* What the exercise asks
Would you copy out, exactly as written, each line from the one containing "paham membacanya atau" to the end of the records below?

* Extracted information
────────────────

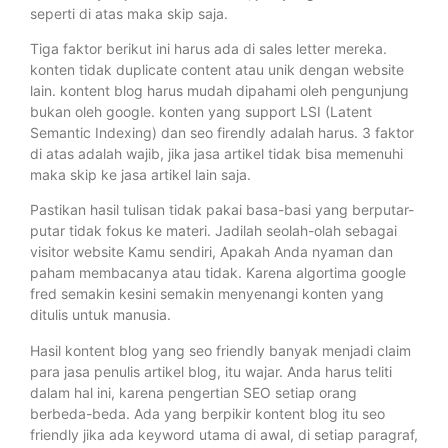
seperti di atas maka skip saja.
Tiga faktor berikut ini harus ada di sales letter mereka.
konten tidak duplicate content atau unik dengan website
lain. kontent blog harus mudah dipahami oleh pengunjung
bukan oleh google. konten yang support LSI (Latent
Semantic Indexing) dan seo firendly adalah harus. 3 faktor
di atas adalah wajib, jika jasa artikel tidak bisa memenuhi
maka skip ke jasa artikel lain saja.
Pastikan hasil tulisan tidak pakai basa-basi yang berputar-
putar tidak fokus ke materi. Jadilah seolah-olah sebagai
visitor website Kamu sendiri, Apakah Anda nyaman dan
paham membacanya atau tidak. Karena algortima google
fred semakin kesini semakin menyenangi konten yang
ditulis untuk manusia.
Hasil kontent blog yang seo friendly banyak menjadi claim
para jasa penulis artikel blog, itu wajar. Anda harus teliti
dalam hal ini, karena pengertian SEO setiap orang
berbeda-beda. Ada yang berpikir kontent blog itu seo
friendly jika ada keyword utama di awal, di setiap paragraf,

────────────────

* Reply
paham membacanya atau tidak. Karena algortima google
fred semakin kesini semakin menyenangi konten yang
ditulis untuk manusia.
Hasil kontent blog yang seo friendly banyak menjadi claim
para jasa penulis artikel blog, itu wajar. Anda harus teliti
dalam hal ini, karena pengertian SEO setiap orang
berbeda-beda. Ada yang berpikir kontent blog itu seo
friendly jika ada keyword utama di awal, di setiap paragraf,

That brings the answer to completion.